Out of nowhere, he is
approached by a dying man,
who tells him of a plot
to kill a statesman.-
Now the man knows too much.
Once the hero is involved,
a series of unexpected events, full of danger and suffering, will be forced
upon him and his family.
Affliction
The labeling of guilt does
not merely involve an initial involvement. Public guilt is a process that
through several stages includes public instruments and symbols of condemnation.
In the Wrong
Man (1957), the innocent man is questioned by the police for a crime
he did not commit. Questioning him, one of the officers observes: "An innocent
man has nothing to fear, remember that." Thereafter, the man is arraigned
before a judge and held in jail before he is eventually released.
In Saboteur
(1942), the man mistakenly held accountable for an act of sabotage is marked
by society's most forceful symbols of guilt.
The
Chase
The initial involvement leads
the publicly held guilty person to go on the run. The chase is not simply
an exciting adventure, although it is that too. It involves a transference
of guilt from one person (who did perform a crime) to another (who did
not). The chase is seen by society as a confession of guilt, but for the
protagonist its is the only possible means to search for truth, to attempt
to rid one self of the guilt society has inflicted.

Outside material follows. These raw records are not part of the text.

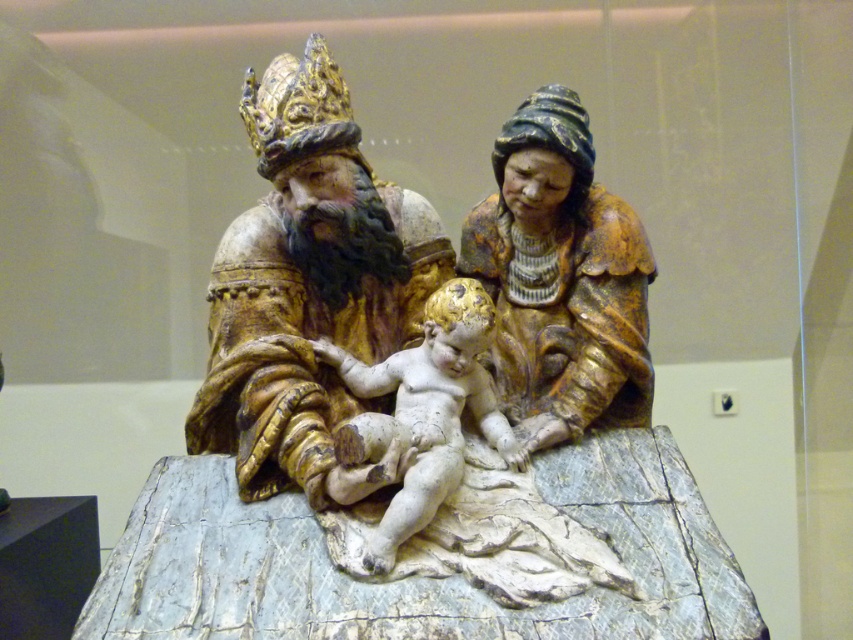 Question: Considering the relative positions of gold-painted wood figure at center-left and white matte baby at center in the image provided, where is gold-painted wood figure at center-left located with respect to white matte baby at center?

Choices:
 (A) left
 (B) right

Answer: (A)

Question: Which point is farther to the camera?

Choices:
 (A) (421, 292)
 (B) (479, 397)
 (C) (606, 368)
 (D) (445, 380)

Answer: (A)

Question: Can you confirm if gold-painted wood sculpture of the holy family at center is smaller than gold-painted wood figure at center-left?

Choices:
 (A) yes
 (B) no

Answer: (A)

Question: Based on their relative distances, which object is farther from the white matte baby at center?

Choices:
 (A) gold-painted wood sculpture of the holy family at center
 (B) matte gold statue at center
 (C) gold-painted wood figure at center-left

Answer: (A)

Question: Where is matte gold statue at center located in relation to white matte baby at center in the image?

Choices:
 (A) above
 (B) below

Answer: (A)

Question: Which of these objects is positioned closest to the matte gold statue at center?

Choices:
 (A) white matte baby at center
 (B) gold-painted wood figure at center-left

Answer: (A) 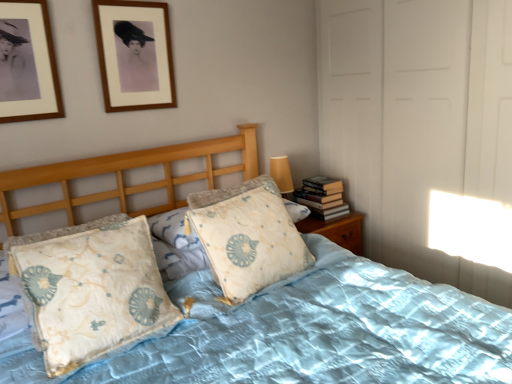 This screenshot has width=512, height=384. I want to click on wooden picture frame at upper left, acting as the first picture frame starting from the front, so click(x=27, y=63).

Locate an element on the screen. wooden picture frame at upper left, the first picture frame viewed from the right is located at coordinates (134, 55).

What is the approximate height of hardcover books at right?

It is 8.15 inches.

Image resolution: width=512 pixels, height=384 pixels. Find the location of `light blue quilted bed at center`. light blue quilted bed at center is located at coordinates (328, 334).

Can you confirm if wooden picture frame at upper left, acting as the first picture frame starting from the front, is bigger than light blue fabric pillow at center, the second pillow from the left?

Actually, wooden picture frame at upper left, acting as the first picture frame starting from the front, might be smaller than light blue fabric pillow at center, the second pillow from the left.

Considering the relative sizes of wooden picture frame at upper left, arranged as the 1th picture frame when viewed from the left, and light blue fabric pillow at center, the second pillow from the left, in the image provided, is wooden picture frame at upper left, arranged as the 1th picture frame when viewed from the left, thinner than light blue fabric pillow at center, the second pillow from the left,?

Correct, the width of wooden picture frame at upper left, arranged as the 1th picture frame when viewed from the left, is less than that of light blue fabric pillow at center, the second pillow from the left.

Are wooden picture frame at upper left, acting as the first picture frame starting from the front, and light blue fabric pillow at center, the 1th pillow from the right, located far from each other?

wooden picture frame at upper left, acting as the first picture frame starting from the front, is actually quite close to light blue fabric pillow at center, the 1th pillow from the right.

Is point (50, 101) closer to camera compared to point (244, 277)?

No, it is behind (244, 277).

Image resolution: width=512 pixels, height=384 pixels. In the image, there is a wooden picture frame at upper left, which is the second picture frame in back-to-front order. Identify the location of picture frame above it (from the image's perspective). (134, 55).

Which object is positioned more to the right, wooden picture frame at upper left, which is the second picture frame in back-to-front order, or wooden picture frame at upper left, the first picture frame viewed from the right?

From the viewer's perspective, wooden picture frame at upper left, the first picture frame viewed from the right, appears more on the right side.

Does point (19, 7) come in front of point (134, 37)?

Yes, it is in front of point (134, 37).

In the scene shown: Choose the correct answer: Is wooden picture frame at upper left, acting as the second picture frame starting from the right, inside wooden picture frame at upper left, the 2th picture frame positioned from the front, or outside it?

wooden picture frame at upper left, acting as the second picture frame starting from the right, is spatially situated outside wooden picture frame at upper left, the 2th picture frame positioned from the front.

Can you confirm if light blue quilted bed at center is wider than wooden picture frame at upper left, the 1th picture frame when ordered from back to front?

Correct, the width of light blue quilted bed at center exceeds that of wooden picture frame at upper left, the 1th picture frame when ordered from back to front.

Is light blue quilted bed at center positioned beyond the bounds of wooden picture frame at upper left, the first picture frame viewed from the right?

light blue quilted bed at center lies outside wooden picture frame at upper left, the first picture frame viewed from the right,'s area.

Based on the photo, from a real-world perspective, is light blue quilted bed at center above or below wooden picture frame at upper left, marked as the second picture frame in a left-to-right arrangement?

Clearly, from a real-world perspective, light blue quilted bed at center is below wooden picture frame at upper left, marked as the second picture frame in a left-to-right arrangement.

Considering the sizes of objects wooden picture frame at upper left, the 1th picture frame when ordered from back to front, and light blue quilted bed at center in the image provided, who is bigger, wooden picture frame at upper left, the 1th picture frame when ordered from back to front, or light blue quilted bed at center?

Bigger between the two is light blue quilted bed at center.

Considering the sizes of objects wooden picture frame at upper left, the 1th picture frame when ordered from back to front, and light blue quilted bed at center in the image provided, who is shorter, wooden picture frame at upper left, the 1th picture frame when ordered from back to front, or light blue quilted bed at center?

wooden picture frame at upper left, the 1th picture frame when ordered from back to front.

Is point (151, 58) closer or farther from the camera than point (178, 288)?

Point (151, 58).

Is wooden picture frame at upper left, the 2th picture frame positioned from the front, aimed at light blue quilted bed at center?

No, wooden picture frame at upper left, the 2th picture frame positioned from the front, does not turn towards light blue quilted bed at center.

From a real-world perspective, is light blue fabric pillow at center, the 1th pillow from the right, positioned over wooden picture frame at upper left, the first picture frame viewed from the right, based on gravity?

Actually, light blue fabric pillow at center, the 1th pillow from the right, is physically below wooden picture frame at upper left, the first picture frame viewed from the right, in the real world.

Considering the points (293, 264) and (165, 52), which point is behind, point (293, 264) or point (165, 52)?

The point (165, 52) is more distant.

Could you tell me if light blue fabric pillow at center, the second pillow from the left, is facing wooden picture frame at upper left, the 1th picture frame when ordered from back to front?

No, light blue fabric pillow at center, the second pillow from the left, does not turn towards wooden picture frame at upper left, the 1th picture frame when ordered from back to front.

Is wooden picture frame at upper left, the 1th picture frame when ordered from back to front, inside light blue fabric pillow at center, the 1th pillow from the right?

No.

Is light blue quilted bed at center placed right next to wooden picture frame at upper left, arranged as the 1th picture frame when viewed from the left?

No, light blue quilted bed at center is not next to wooden picture frame at upper left, arranged as the 1th picture frame when viewed from the left.

Considering the positions of objects light blue quilted bed at center and wooden picture frame at upper left, which is the second picture frame in back-to-front order, in the image provided, who is more to the left, light blue quilted bed at center or wooden picture frame at upper left, which is the second picture frame in back-to-front order,?

wooden picture frame at upper left, which is the second picture frame in back-to-front order, is more to the left.

Could you tell me if light blue quilted bed at center is turned towards wooden picture frame at upper left, acting as the second picture frame starting from the right?

No, light blue quilted bed at center does not turn towards wooden picture frame at upper left, acting as the second picture frame starting from the right.

How many degrees apart are the facing directions of light blue fabric pillow at center, which is the 1th pillow in left-to-right order, and light blue fabric pillow at center, the 1th pillow from the right?

The facing directions of light blue fabric pillow at center, which is the 1th pillow in left-to-right order, and light blue fabric pillow at center, the 1th pillow from the right, are 7.04 degrees apart.

Is light blue fabric pillow at center, which is the 1th pillow in left-to-right order, directly adjacent to light blue fabric pillow at center, the 1th pillow from the right?

No, light blue fabric pillow at center, which is the 1th pillow in left-to-right order, is not beside light blue fabric pillow at center, the 1th pillow from the right.

Considering the relative sizes of light blue fabric pillow at center, which is the 2th pillow from right to left, and light blue fabric pillow at center, the second pillow from the left, in the image provided, is light blue fabric pillow at center, which is the 2th pillow from right to left, taller than light blue fabric pillow at center, the second pillow from the left,?

No.

Which object is thinner, light blue fabric pillow at center, which is the 2th pillow from right to left, or light blue fabric pillow at center, the 1th pillow from the right?

With smaller width is light blue fabric pillow at center, the 1th pillow from the right.

The width and height of the screenshot is (512, 384). In order to click on the 1st picture frame above the light blue fabric pillow at center, the second pillow from the left (from the image's perspective) in this screenshot , I will do `click(27, 63)`.

This screenshot has height=384, width=512. I want to click on picture frame above the wooden picture frame at upper left, the 1th picture frame when ordered from back to front (from a real-world perspective), so click(27, 63).

Which object lies further to the anchor point light blue quilted bed at center, light blue fabric pillow at center, the second pillow from the left, or wooden picture frame at upper left, the 2th picture frame positioned from the front?

wooden picture frame at upper left, the 2th picture frame positioned from the front, lies further to light blue quilted bed at center than the other object.

Considering their positions, is wooden picture frame at upper left, the 2th picture frame positioned from the front, positioned further to hardcover books at right than light blue fabric pillow at center, the second pillow from the left?

wooden picture frame at upper left, the 2th picture frame positioned from the front, is positioned further to the anchor hardcover books at right.

Based on their spatial positions, is wooden picture frame at upper left, acting as the first picture frame starting from the front, or hardcover books at right further from light blue fabric pillow at center, the second pillow from the left?

The object further to light blue fabric pillow at center, the second pillow from the left, is wooden picture frame at upper left, acting as the first picture frame starting from the front.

The chase involves ridding
one self of someone else's guilt, a cleansing. It also means, by definition,
that someone else must be held accountable. Therefore, it is the falsely
accused who will have to find the real wrongdoer. And to make matters worse,
the police are often incompetent, at times even outright stupid, and further
complicating matters, implicating the falsely accused even more.
In The
39 Steps (1935), Richard Hannay, a Canadian visiting London, accidentally
meets a woman who is running away from secret agents. He hides her in his
flat, but during the night she is murdered. Knowing he will be accused
on the woman's murder, Hannay goes on the run.

The chase is the ultimate
device to portray the innocent person who is on the run from the machine
of formal law. During the chase, furthermore, more and more public guilt
is inflicted upon the falsely accused. In more and more ways, the victim
of public guilt is put in situation of great danger.
The man on the run in
North By Northwest at one point is led to an open field. He meets a man
there who takes a bus and remarks, "That's funny, that plane's dustin'
crops where there ain't no crops." Then, there is an attack.
In response, the accused
must go through a cleansing, not only a stripping of the public guilt from
one self but a tagging on to someone else. The price one has to pay is
typically some form of wrongdoing, an involvement in illegality that is
not of one's own choosing, a secondary guilt.
In The
39 Steps, the man on the run has to lie and steal to not get caught
and move closer to the real culprit. At some point he has to bribe a man
he hates but whose help he desperately needs.
Re-Integration
At the end of the chase,
the hero is cleared. But the cleansing always comes at a price, after a
long and intense period of suffering, pain, and loss.
In The
Lodger (1926), a man is mistakenly held to be 'Jack the Ripper.' As
he is handcuffed, a crowd chases him. Just before the real murderer is
discovered, he climbs over a fence and gets caught.